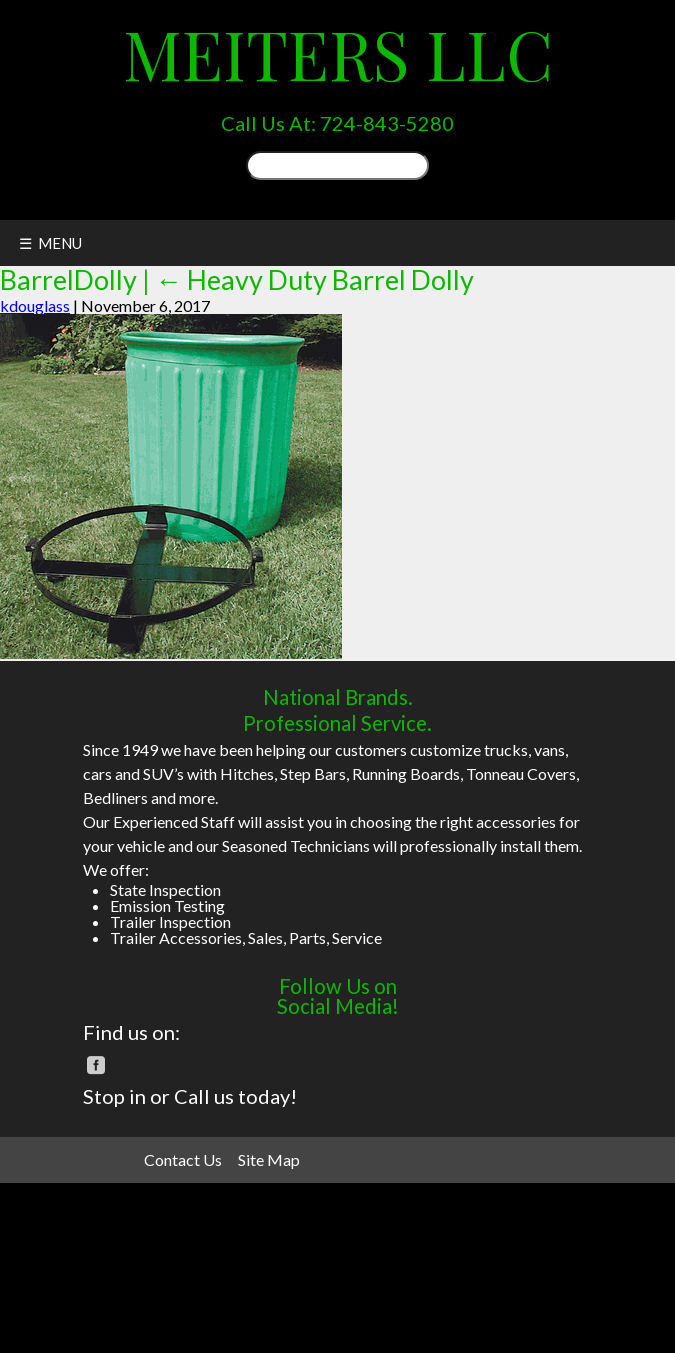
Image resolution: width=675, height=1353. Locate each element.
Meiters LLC (338, 53)
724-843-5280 (387, 123)
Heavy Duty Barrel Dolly (314, 279)
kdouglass (35, 305)
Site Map (269, 1159)
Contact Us (183, 1159)
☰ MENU (50, 243)
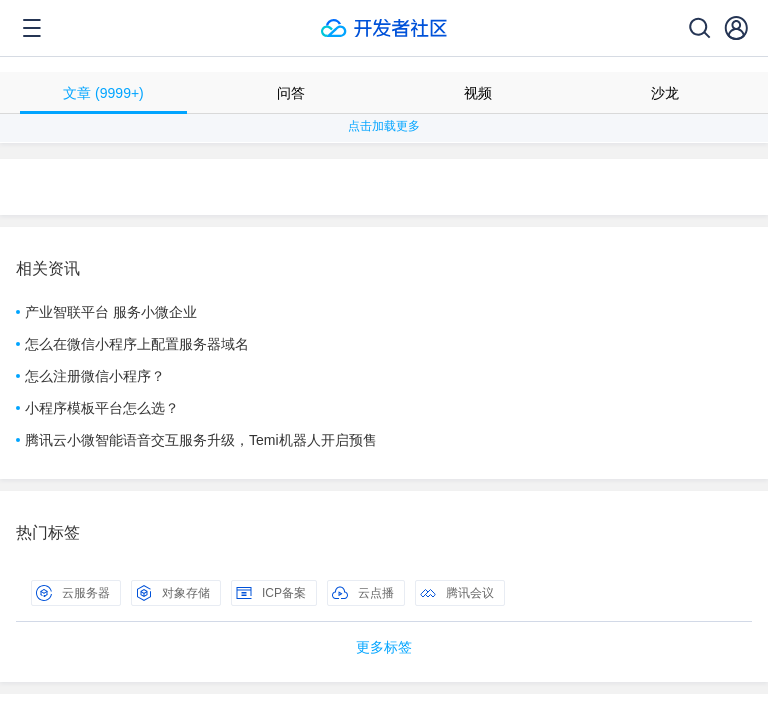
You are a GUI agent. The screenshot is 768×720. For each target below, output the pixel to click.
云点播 (363, 593)
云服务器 (73, 593)
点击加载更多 (384, 126)
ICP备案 (271, 593)
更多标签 (384, 647)
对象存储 (173, 593)
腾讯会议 (457, 593)
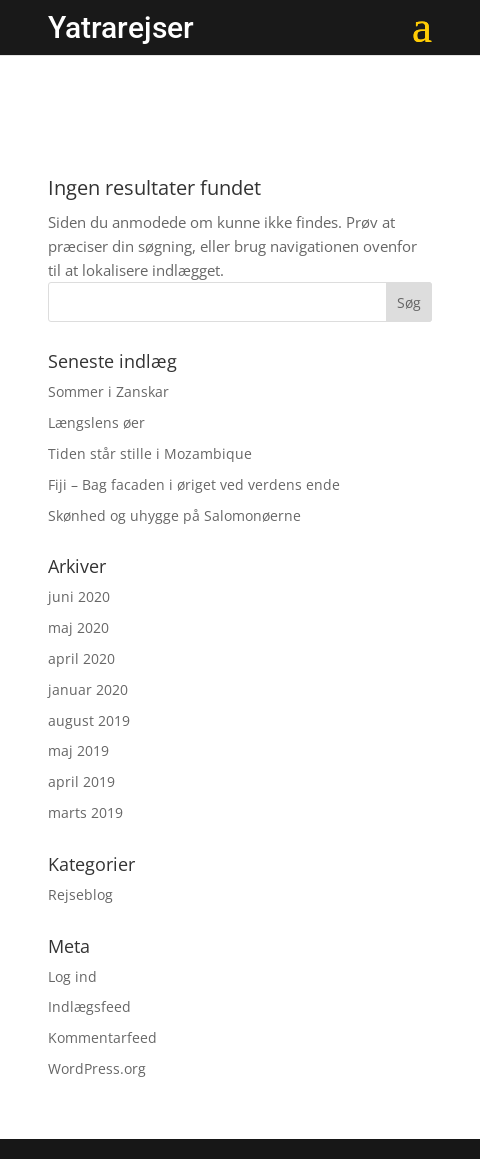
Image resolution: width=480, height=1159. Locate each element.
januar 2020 (88, 689)
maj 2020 (78, 627)
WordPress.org (97, 1068)
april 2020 (81, 658)
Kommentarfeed (102, 1037)
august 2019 (89, 720)
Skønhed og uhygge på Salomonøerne (174, 515)
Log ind (72, 976)
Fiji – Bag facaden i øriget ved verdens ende (194, 484)
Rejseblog (80, 894)
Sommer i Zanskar (108, 391)
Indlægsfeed (89, 1006)
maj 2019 (78, 750)
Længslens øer (96, 422)
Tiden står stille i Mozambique (150, 453)
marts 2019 (85, 812)
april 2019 (81, 781)
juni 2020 (79, 596)
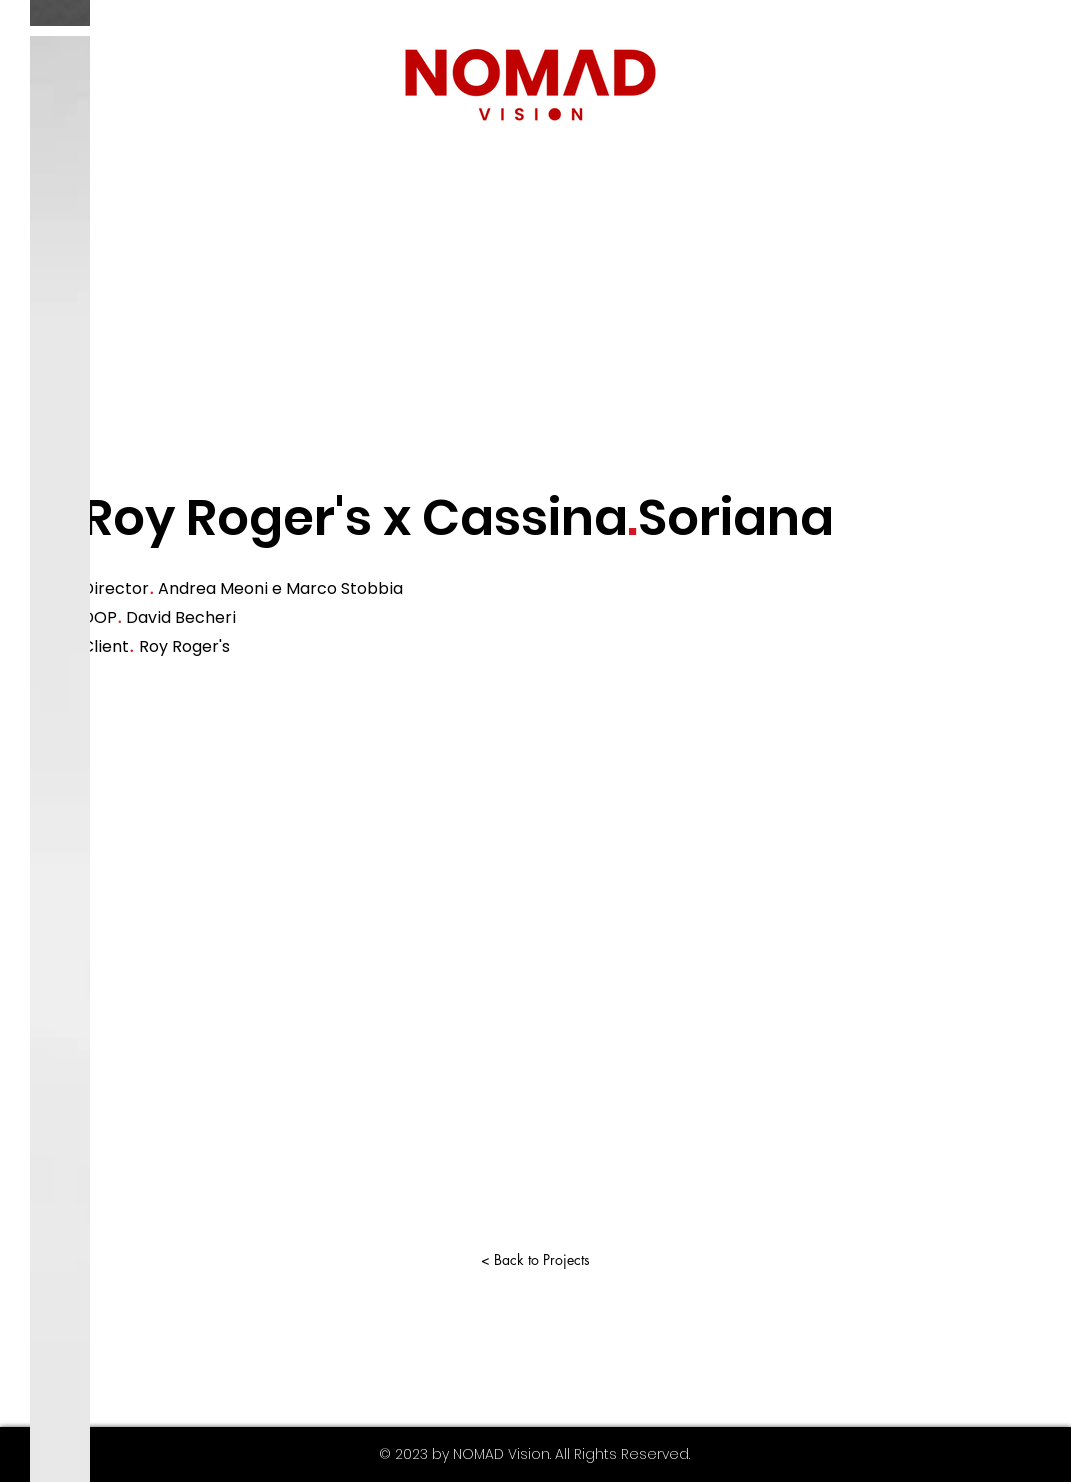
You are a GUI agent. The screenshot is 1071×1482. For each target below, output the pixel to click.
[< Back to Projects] (536, 1259)
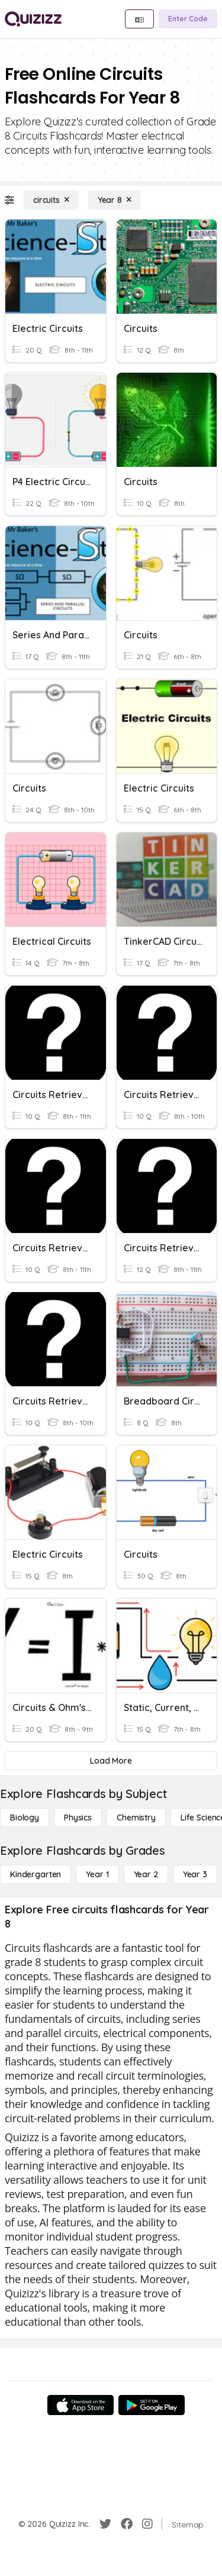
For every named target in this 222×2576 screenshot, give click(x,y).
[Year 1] (97, 1874)
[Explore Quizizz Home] (33, 19)
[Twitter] (105, 2523)
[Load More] (111, 1760)
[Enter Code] (188, 18)
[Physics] (78, 1817)
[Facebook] (127, 2523)
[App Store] (80, 2405)
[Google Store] (151, 2405)
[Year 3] (195, 1874)
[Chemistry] (136, 1817)
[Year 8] (114, 200)
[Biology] (24, 1817)
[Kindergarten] (35, 1874)
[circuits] (51, 200)
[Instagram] (147, 2523)
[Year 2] (146, 1874)
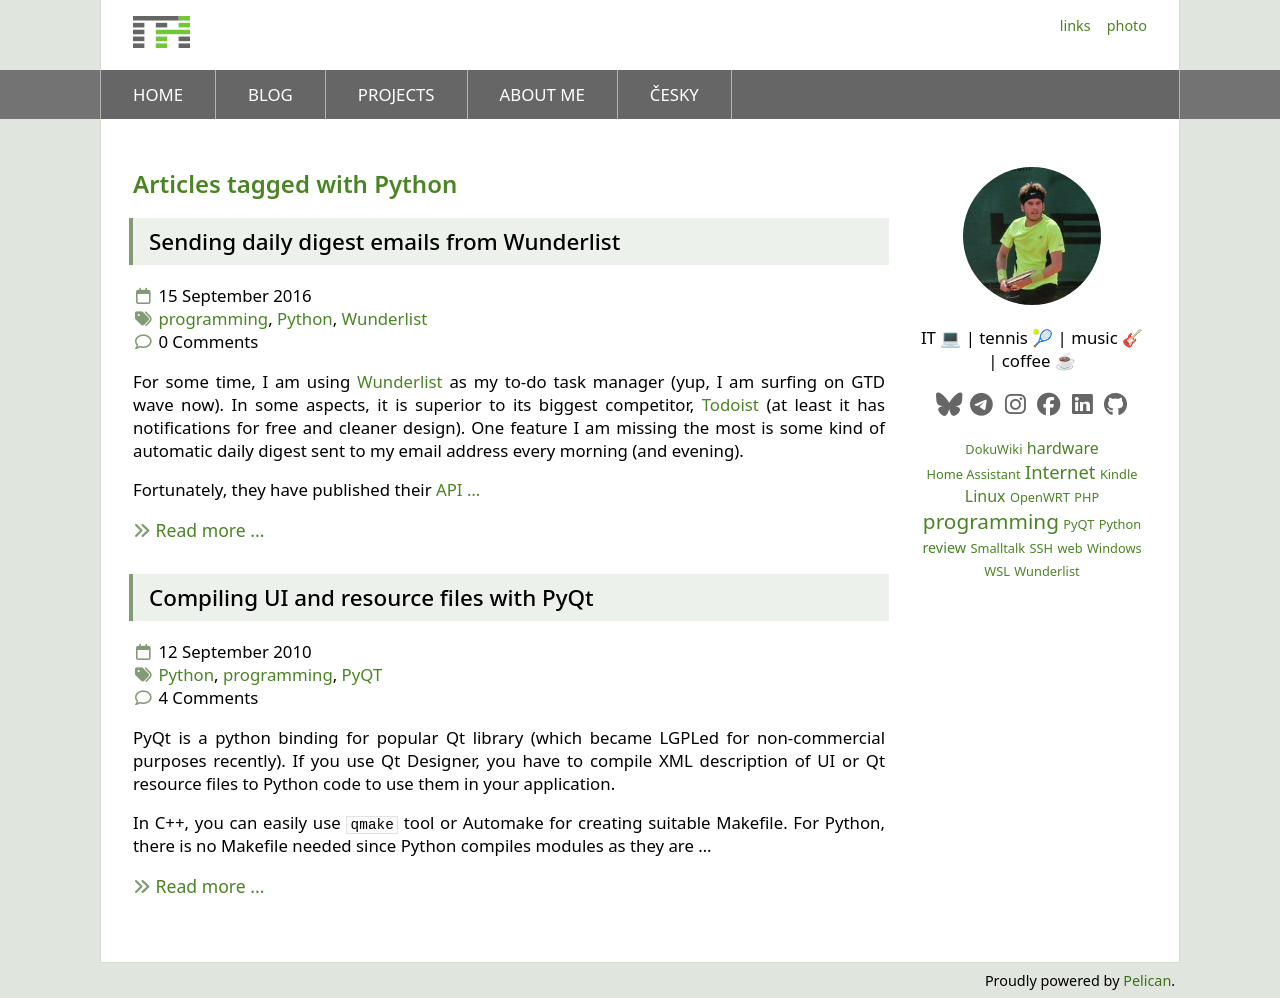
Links (1075, 25)
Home (158, 94)
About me (542, 94)
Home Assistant (974, 474)
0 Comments (208, 341)
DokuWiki (993, 449)
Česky (674, 94)
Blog (270, 94)
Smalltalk (997, 548)
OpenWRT (1040, 497)
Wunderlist (385, 318)
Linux (985, 496)
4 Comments (208, 697)
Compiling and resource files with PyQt (371, 597)
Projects (396, 94)
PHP (1086, 497)
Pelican (1147, 980)
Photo (1127, 25)
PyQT (362, 674)
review (944, 547)
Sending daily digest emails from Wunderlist (384, 241)
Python (305, 318)
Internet (1060, 471)
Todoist (730, 404)
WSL (997, 571)
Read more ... (210, 530)
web (1069, 548)
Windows (1114, 548)
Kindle (1119, 474)
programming (213, 318)
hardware (1063, 448)
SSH (1042, 548)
════════════════════
Exercise aim: Which lines hold the string "output"? Copy all of them from the data above.

Result for this task:
You are a GUI agent. The screenshot is 768×720. For each target below, output the pixel to click.
You are a GUI agent. The screenshot is 1071×1482. For each target below, output the pixel to click.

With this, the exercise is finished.